If I knew at 18 what I know at 28, I could have prevented this from happening. Instead, I owe $150,000 to student loan companies with no escape. I hope that you will read this article before you fall into this trap. Don’t say I didn’t warn you.
At 18 college was a dream come true. I could study real-world topics without parents to monitor my class attendance, my coffee intake, or my late-night slurpy runs to 7-11 with friends. I had worked part-time as a teen, but had no savings or significant sense of financial responsibility. Nor did my parents, which led me to finance a private school liberal arts education in my native Southern California with student loans.
I qualified for some federal money. The rest of it would come from private loans. I paid for room and board, books, and gas for Dad’s car that let me make those slurpy runs. A few thousand lattes here and some new clothes each semester started to add up. So it was impeccable timing when the credit card solicitors outside the student book store hit me up.
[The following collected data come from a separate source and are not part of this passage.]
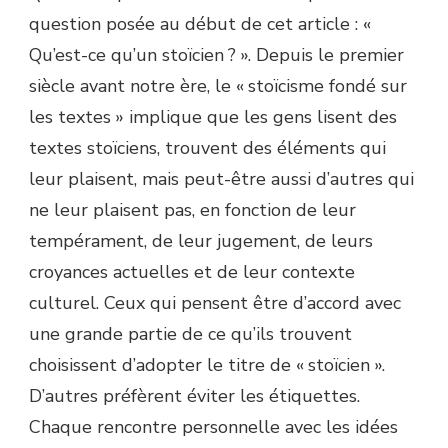
question posée au début de cet article : «
Qu’est-ce qu’un stoïcien ? ». Depuis le premier
siècle avant notre ère, le « stoïcisme fondé sur
les textes » implique que les gens lisent des
textes stoïciens, trouvent des éléments qui
leur plaisent, mais peut-être aussi d’autres qui
ne leur plaisent pas, en fonction de leur
tempérament, de leur jugement, de leurs
croyances actuelles et de leur contexte
culturel. Ceux qui pensent être d’accord avec
une grande partie de ce qu’ils trouvent
choisissent d’adopter le titre de « stoïcien ».
D’autres préfèrent éviter les étiquettes.
Chaque rencontre personnelle avec les idées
Finance charges and interest rates? These concepts were unknown to me and likewise inconsequential. I graduated four years later with $80,000 in student loans and $3,000 in credit card debt.
I received a Bachelors Degree in Sociology so the next logical move was law school. I had always lived in California so, likewise, the next location I had to be was New York City. Which reminds me, I failed to mention that my third year of undergrad was spent doing a “study abroad” in a lovely European city in Eastern Canada. My apartment had a view of the skyline and held many great parties. I borrowed an additional $5,000 so I could stay the second semester. What’s another $5,000 when you owe $80,000, right?
I moved to New York City a week before law school started. I shared a studio apartment in the Village with another girl, yet still managed to pay $1000 per month in rent. I later moved into my own room with a roommate, handing over $1250 a month for a true hole-in-the-wall. I took the train, never a taxi. I cooked stir-fry every night. I wore the same jeans when I graduated as when I started. I never flew home.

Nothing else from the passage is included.